* _Task objective_:
The answer must be every line from the listing that holds the string "your".
_____
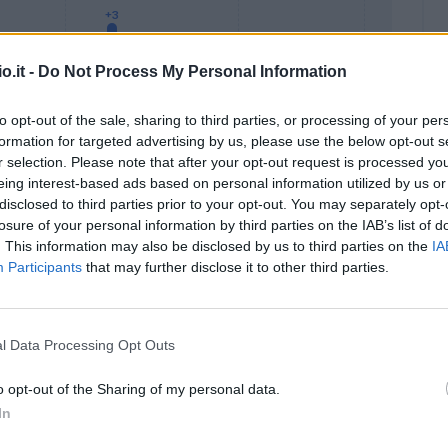
o.it -
Do Not Process My Personal Information
to opt-out of the sale, sharing to third parties, or processing of your per
formation for targeted advertising by us, please use the below opt-out s
r selection. Please note that after your opt-out request is processed y
eing interest-based ads based on personal information utilized by us or
Malus
Presenze a voto
disclosed to third parties prior to your opt-out. You may separately opt-
losure of your personal information by third parties on the IAB’s list of
. This information may also be disclosed by us to third parties on the
IA
Participants
that may further disclose it to other third parties.
l Data Processing Opt Outs
o opt-out of the Sharing of my personal data.
In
_____
* _Answer to the exercise_:
to opt-out of the sale, sharing to third parties, or processing of your per
r selection. Please note that after your opt-out request is processed y
disclosed to third parties prior to your opt-out. You may separately opt-
losure of your personal information by third parties on the IAB’s list of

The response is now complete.